All lines from the top of the records below through the line holding "Пластиковые карты", and only those, should be printed exactly, minus the pictures.

TASK INPUTS Block Start

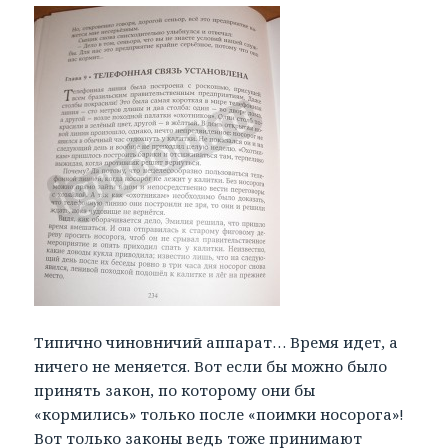
Типично чиновничий аппарат… Время идет, а
ничего не меняется. Вот если бы можно было
принять закон, по которому они бы
«кормились» только после «поимки носорога»!
Вот только законы ведь тоже принимают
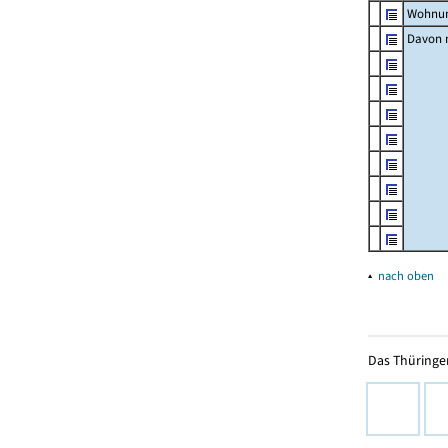
Wohnun
Davon m
▴
nach oben
Das Thüringer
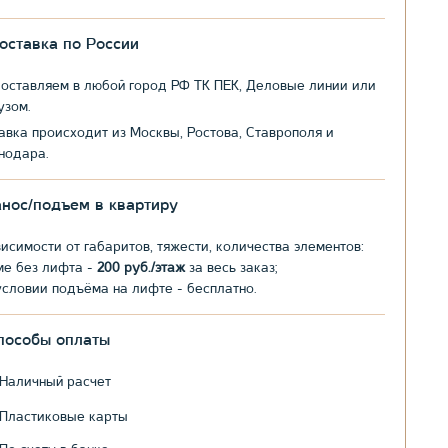
оставка по России
оставляем в любой город РФ ТК ПЕК, Деловые линии или
узом.
авка происходит из Москвы, Ростова, Ставрополя и
нодара.
анос/подъем в квартиру
висимости от габаритов, тяжести, количества элементов:
ме без лифта -
200 руб./этаж
за весь заказ;
условии подъёма на лифте - бесплатно.
пособы оплаты
Наличный расчет
Пластиковые карты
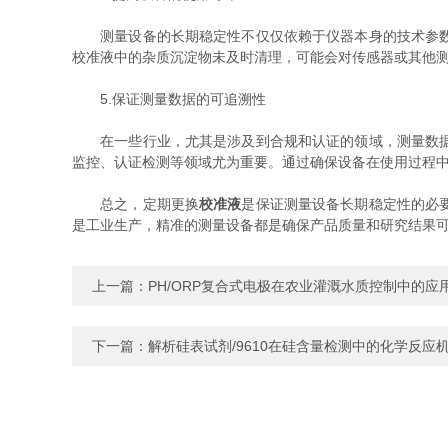
测量设备的长期稳定性不仅仅依赖于仪器本身的技术参数，
校准液中的杂质沉淀物未及时清理，可能会对传感器或其他
5.保证测量数据的可追溯性
在一些行业，尤其是涉及到合规和认证的领域，测量数据的
监控、认证检测等领域尤为重要。通过确保设备在使用过程
总之，定期更换
校准液
是保证测量设备长期稳定性的必
是工业生产，精准的测量设备都是确保产品质量和研究结果
上一篇：
PH/ORP复合式电极在农业灌溉水质控制中的应
下一篇：
解析硅表试剂/9610在硅含量检测中的化学反应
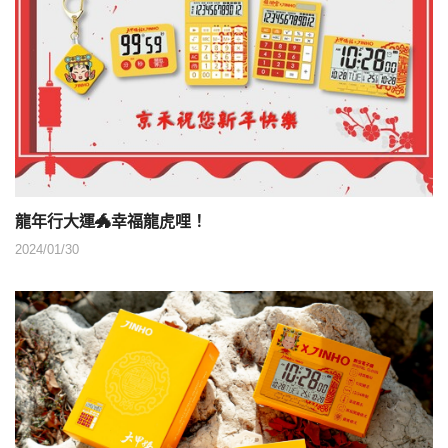
龍年行大運🐲幸福龍虎哩！
2024/01/30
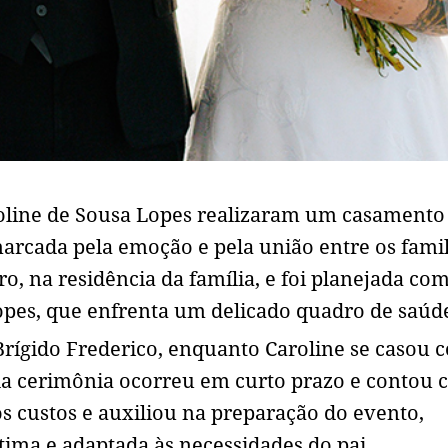
roline de Sousa Lopes realizaram um casamento
rcada pela emoção e pela união entre os famil
o, na residência da família, e foi planejada co
opes, que enfrenta um delicado quadro de saúd
 Brígido Frederico, enquanto Caroline se casou 
 da cerimônia ocorreu em curto prazo e contou
os custos e auxiliou na preparação do evento,
tima e adaptada às necessidades do pai.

TASK INPUTS Block End

• **WRITTEN REPLY**
Типично чиновничий аппарат… Время идет, а
ничего не меняется. Вот если бы можно было
принять закон, по которому они бы
«кормились» только после «поимки носорога»!
Вот только законы ведь тоже принимают
Wohnun
Davon m
▴
nach oben
Das Thüringer
оставка по России
оставляем в любой город РФ ТК ПЕК, Деловые линии или
узом.
авка происходит из Москвы, Ростова, Ставрополя и
нодара.
анос/подъем в квартиру
висимости от габаритов, тяжести, количества элементов:
ме без лифта -
200 руб./этаж
за весь заказ;
условии подъёма на лифте - бесплатно.
пособы оплаты
Наличный расчет
Пластиковые карты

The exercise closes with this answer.